Stored data entries

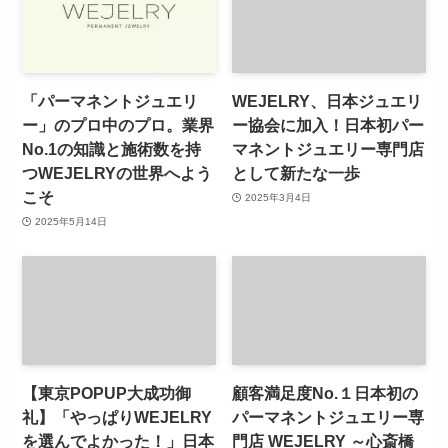
「パーマネントジュエリ
WEJELRY、日本ジュエリ
ー」のプロ中のプロ。業界
ー協会に加入！日本初パー
No.1の知識と施術数を持
マネントジュエリー専門店
つWEJELRYの世界へよう
として新たな一歩
こそ
2025年3月4日
2025年5月14日
【東京POPUP大成功御
顧客満足度No.１日本初の
礼】「やっぱりWEJELRY
パーマネントジュエリー専
を選んでよかった！」日本
門店 WEJELRY ～心斎橋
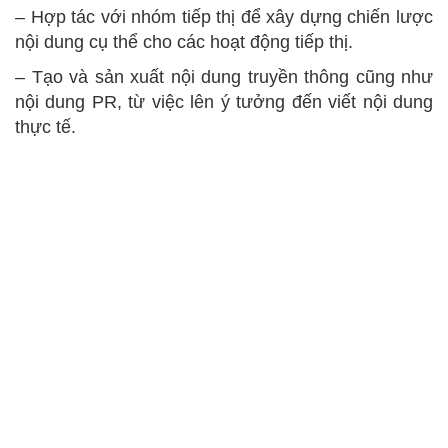
– Hợp tác với nhóm tiếp thị để xây dựng chiến lược
nội dung cụ thể cho các hoạt động tiếp thị.
– Tạo và sản xuất nội dung truyền thông cũng như
nội dung PR, từ việc lên ý tưởng đến viết nội dung
thực tế.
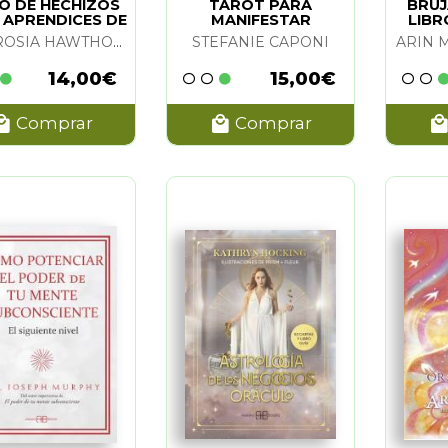
ONTANO
O DE HECHIZOS
(1)
TAROT PARA
BRUJ
 APRENDICES DE
MANIFESTAR
LIBR
 DARCEY
BRUJAS
(1)
AMBROSIA HAWTHORN
STEFANIE CAPONI
INN
(1)
14,00€
15,00€
TE PETERS Y BARBARA MEIKLEJOHN-FREE
(1)
Comprar
Comprar
IRTUE Y JENNY ROSS
(1)
NNINGHAM
(4)
ONIO PORTELA
(1)
OHN-FREE
HOCKING
(1)
ALLAGHER
(1)
IÑO
(1)
(2)
MERCIER
(1)
RNE
(1)
WAHBEH
(1)
WEBSTER
(2)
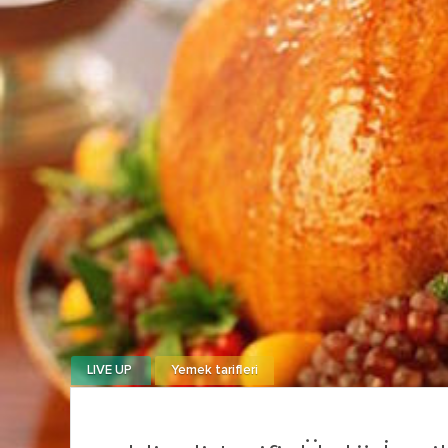
LIVE UP
Yemek tarifleri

What is required |
Go through the entries and copy each line holding the string "tiếp".

Task output |
– Hợp tác với nhóm tiếp thị để xây dựng chiến lược
nội dung cụ thể cho các hoạt động tiếp thị.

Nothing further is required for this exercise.